On Estimation of the Post-Newtonian Parameters in the Gravitational-Wave Emission of a Coalescing Binary
Andrzej Królak, Kostas D. Kokkotas, Gerhard Schäfer
TL;DR
This work analyzes how second-order post-Newtonian corrections affect gravitational-wave parameter estimation for coalescing binaries, using a restricted PN waveform and maximum-likelihood inference with Fisher information bounds. It finds that while the chirp mass and coalescence time are robustly measured, individual component masses become poorly constrained as PN terms and spin parameters increase, though the chirp mass remains the dominant mass-related observable. The study compares Newtonian and post-Newtonian search templates, showing that PN templates improve parameter accuracy, while the Newtonian filter can serve as a fast online detector and yields an effective mass parameter that informs the broader inference. It also explores how gravitational theories beyond GR, such as Jordan-Fierz-Brans-Dicke and Damour-Esposito-Farèse, could be constrained by gravitational-wave observations through shifts in the mass-parameterization of the waveform.
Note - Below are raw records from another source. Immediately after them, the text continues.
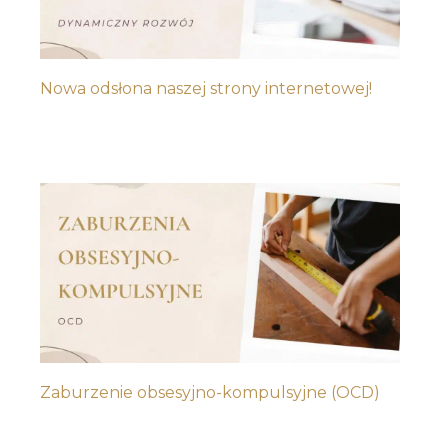
Nowa odsłona naszej strony internetowej!
Zaburzenie obsesyjno-kompulsyjne (OCD)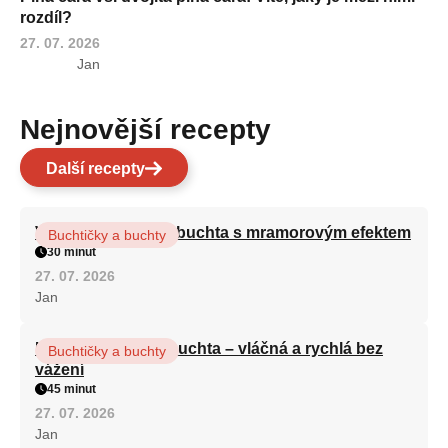
rozdíl?
27. 07. 2026
Jan
Nejnovější recepty
Další recepty
Vláčná olejová litá buchta s mramorovým efektem
Buchtičky a buchty
30 minut
27. 07. 2026
Jan
Hrnková maková buchta – vláčná a rychlá bez
Buchtičky a buchty
vážení
45 minut
27. 07. 2026
Jan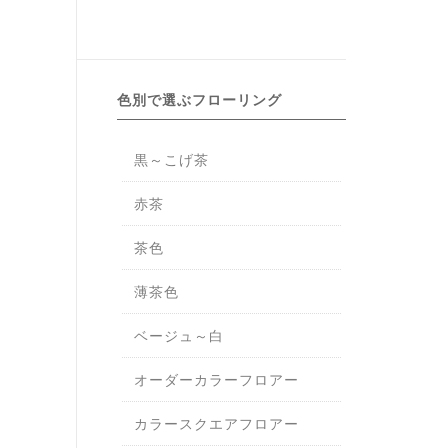
色別で選ぶフローリング
黒～こげ茶
赤茶
茶色
薄茶色
ベージュ～白
オーダーカラーフロアー
カラースクエアフロアー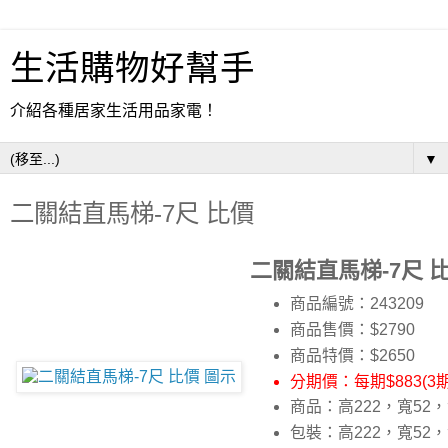
生活購物好幫手
介紹各種居家生活用品家電！
▼
二關結直馬梯-7尺 比價
二關結直馬梯-7尺 
商品編號：243209
商品售價：$2790
商品特價：
$2650
分期價：每期$883(3
商品：高222，寬52
包裝：高222，寬52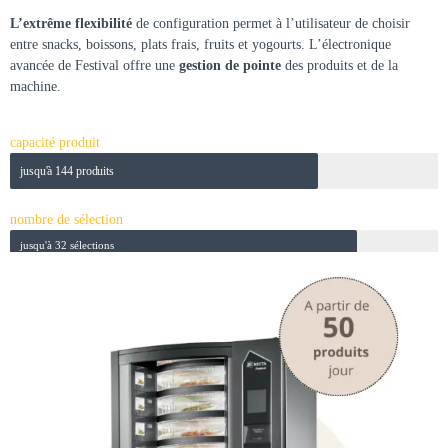
L’extrême flexibilité
de configuration permet à l’utilisateur de choisir
entre snacks, boissons, plats frais, fruits et yogourts. L’électronique
avancée de Festival offre une
gestion de pointe
des produits et de la
machine.
capacité produit
jusqu'à 144 produits
nombre de sélection
jusqu'à 32 sélections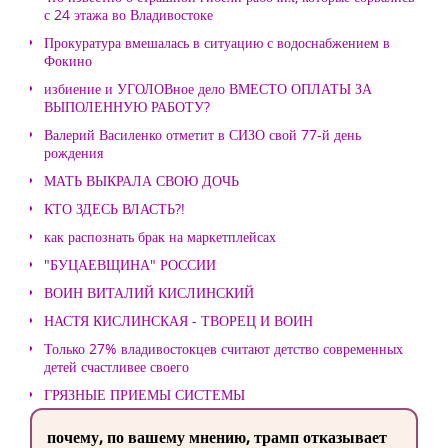
с 24 этажа во Владивостоке
Прокуратура вмешалась в ситуацию с водоснабжением в
Фокино
избиение и УГОЛОВное дело ВМЕСТО ОПЛАТЫ ЗА
ВЫПОЛЕННУЮ РАБОТУ?
Валерий Василенко отметит в СИЗО свой 77-й день
рождения
МАТЬ ВЫКРАЛА СВОЮ ДОЧЬ
КТО ЗДЕСЬ ВЛАСТЬ?!
как распознать брак на маркетплейсах
"БУЦАЕВЩИНА" РОССИИ
ВОИН ВИТАЛИЙ КИСЛИНСКИЙ
НАСТЯ КИСЛИНСКАЯ - ТВОРЕЦ И ВОИН
Только 27% владивостокцев считают детство современных
детей счастливее своего
ГРЯЗНЫЕ ПРИЕМЫ СИСТЕМЫ
почему, по вашему мнению, трамп отказывает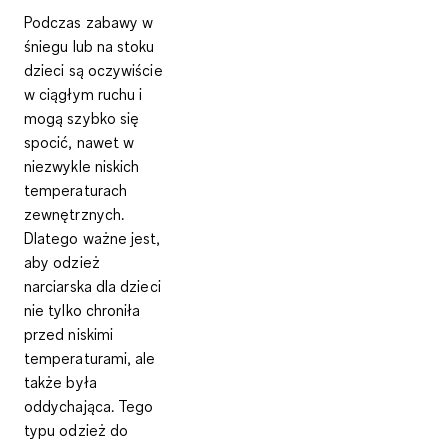
Podczas zabawy w
śniegu lub na stoku
dzieci są oczywiście
w ciągłym ruchu i
mogą szybko się
spocić, nawet w
niezwykle niskich
temperaturach
zewnętrznych.
Dlatego ważne jest,
aby odzież
narciarska dla dzieci
nie tylko chroniła
przed niskimi
temperaturami, ale
także była
oddychająca. Tego
typu
odzież do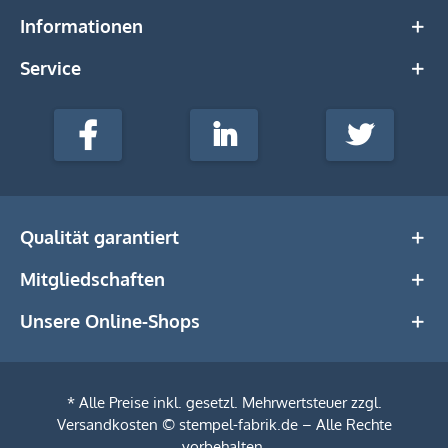
Informationen
Service
stempel-
fabrik.de
Facebook
LinkedIn
Twitter
@Social
Media
Qualität garantiert
Mitgliedschaften
Unsere Online-Shops
* Alle Preise inkl. gesetzl. Mehrwertsteuer zzgl.
Versandkosten
© stempel-fabrik.de – Alle Rechte
vorbehalten.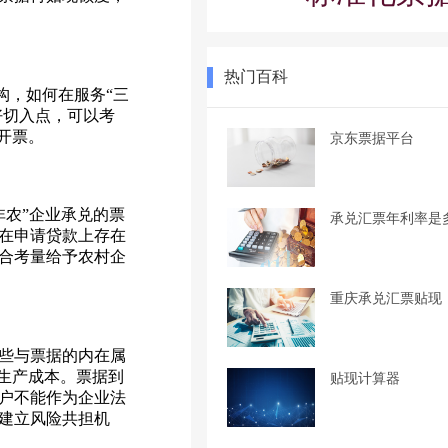
热门百科
构，如何在服务“三
好切入点，可以考
开票。
京东票据平台
非农”企业承兑的票
承兑汇票年利率是
在申请贷款上存在
合考量给予农村企
重庆承兑汇票贴现
些与票据的内在属
生产成本。票据到
贴现计算器
户不能作为企业法
建立风险共担机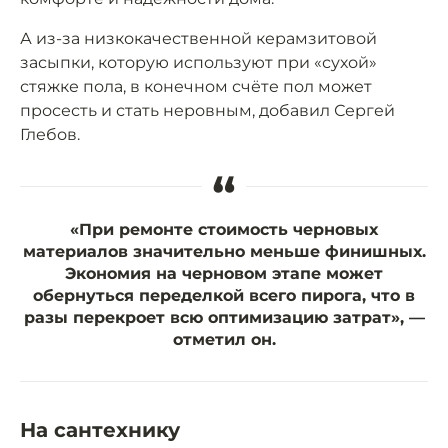
А из-за низкокачественной керамзитовой
засыпки, которую используют при «сухой»
стяжке пола, в конечном счёте пол может
просесть и стать неровным, добавил Сергей
Глебов.
“
«При ремонте стоимость черновых
материалов значительно меньше финишных.
Экономия на черновом этапе может
обернуться переделкой всего пирога, что в
разы перекроет всю оптимизацию затрат», —
отметил он.
На сантехнику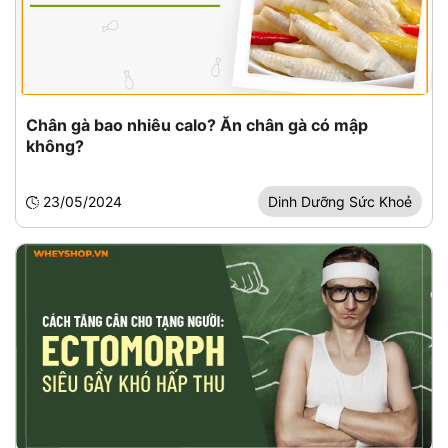
Chân gà bao nhiêu calo? Ăn chân gà có mập
không?
23/05/2024
Dinh Dưỡng Sức Khoẻ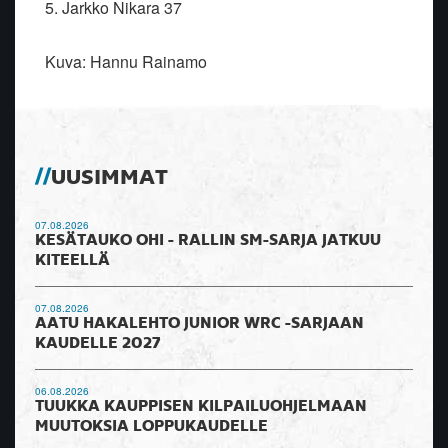
5. Jarkko Nikara 37
Kuva: Hannu Rainamo
UUSIMMAT
07.08.2026
KESÄTAUKO OHI - RALLIN SM-SARJA JATKUU
KITEELLÄ
07.08.2026
AATU HAKALEHTO JUNIOR WRC -SARJAAN
KAUDELLE 2027
06.08.2026
TUUKKA KAUPPISEN KILPAILUOHJELMAAN
MUUTOKSIA LOPPUKAUDELLE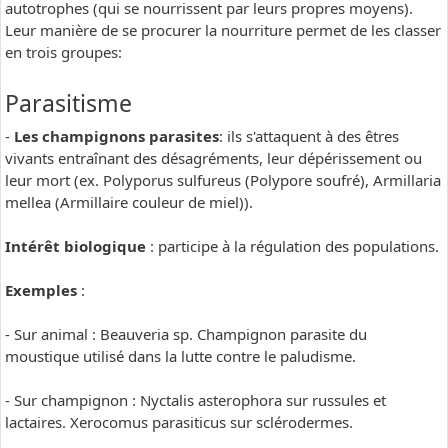
autotrophes (qui se nourrissent par leurs propres moyens).
Leur manière de se procurer la nourriture permet de les classer
en trois groupes:
Parasitisme
-
Les champignons parasites
: ils s'attaquent à des êtres
vivants entraînant des désagréments, leur dépérissement ou
leur mort (ex. Polyporus sulfureus (Polypore soufré), Armillaria
mellea (Armillaire couleur de miel)).
Intérêt biologique
: participe à la régulation des populations.
Exemples
:
- Sur animal : Beauveria sp. Champignon parasite du
moustique utilisé dans la lutte contre le paludisme.
- Sur champignon : Nyctalis asterophora sur russules et
lactaires. Xerocomus parasiticus sur sclérodermes.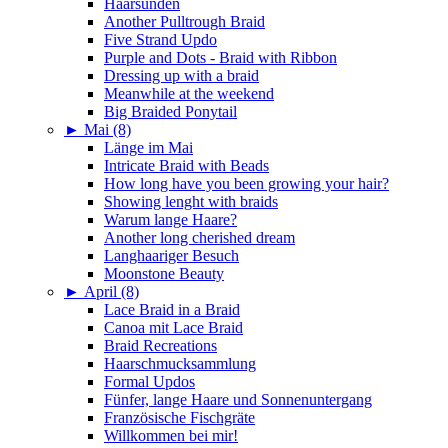
Haarsünden
Another Pulltrough Braid
Five Strand Updo
Purple and Dots - Braid with Ribbon
Dressing up with a braid
Meanwhile at the weekend
Big Braided Ponytail
►
Mai (8)
Länge im Mai
Intricate Braid with Beads
How long have you been growing your hair?
Showing lenght with braids
Warum lange Haare?
Another long cherished dream
Langhaariger Besuch
Moonstone Beauty
►
April (8)
Lace Braid in a Braid
Canoa mit Lace Braid
Braid Recreations
Haarschmucksammlung
Formal Updos
Fünfer, lange Haare und Sonnenuntergang
Französische Fischgräte
Willkommen bei mir!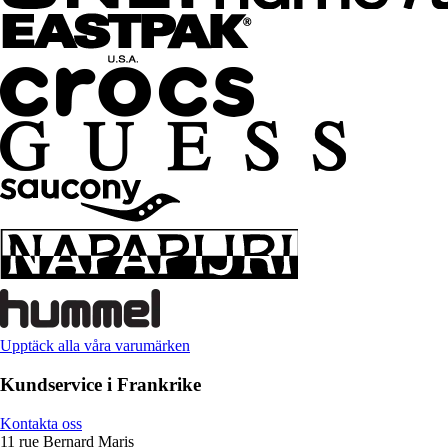
Upptäck alla våra varumärken
Kundservice i Frankrike
Kontakta oss
11 rue Bernard Maris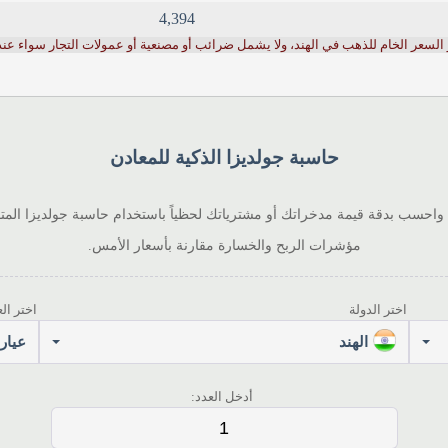
4,394
عر الخام للذهب في الهند، ولا يشمل ضرائب أو مصنعية أو عمولات التجار سواء عند ال
حاسبة جولديزا الذكية للمعادن
 واحسب بدقة قيمة مدخراتك أو مشترياتك لحظياً باستخدام حاسبة جولديزا الم
مؤشرات الربح والخسارة مقارنة بأسعار الأمس.
اختر الدولة
اختر الع
الهند
عيار 24
أدخل العدد: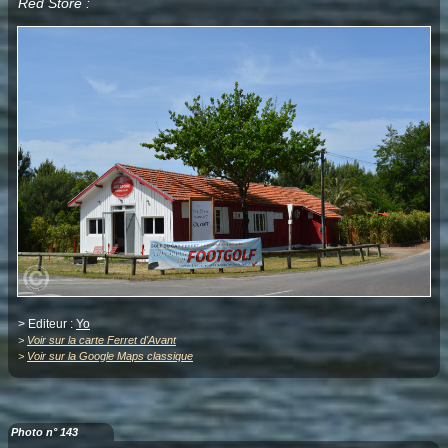
Red Store :
> Editeur :
Yo
>
Voir sur la carte Ferret d'Avant
>
Voir sur la Google Maps classique
Photo n° 143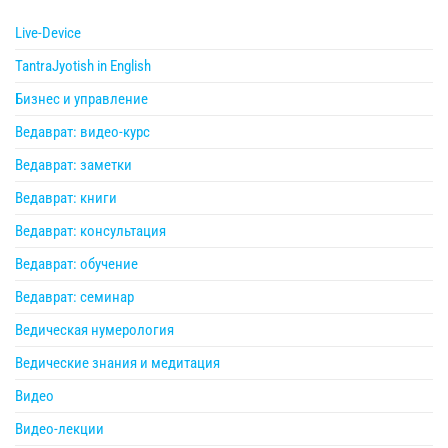
Live-Device
TantraJyotish in English
Бизнес и управление
Ведаврат: видео-курс
Ведаврат: заметки
Ведаврат: книги
Ведаврат: консультация
Ведаврат: обучение
Ведаврат: семинар
Ведическая нумерология
Ведические знания и медитация
Видео
Видео-лекции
Overall, the results guide practical data-analysis strategies for future detectors by combining simple online scans with more precise PN templates and by enabling tests of alternative gravity theories with GW signals.
Abstract
The effect of the recently obtained 2nd post-Newtonian corrections on the accuracy of estimation of parameters of the gravitational-wave signal from a coalescing binary is investigated. It is shown that addition of this correction degrades considerably the accuracy of determination of individual masses of the members of the binary. However the chirp mass and the time parameter in the signal is still determined to a very good accuracy. The possibility of estimation of effects of other theories of gravity is investigated. The performance of the Newtonian filter is investigated and it is compared with performance of post-Newtonian search templates introduced recently. It is shown that both search templates can extract accurately useful information about the binary.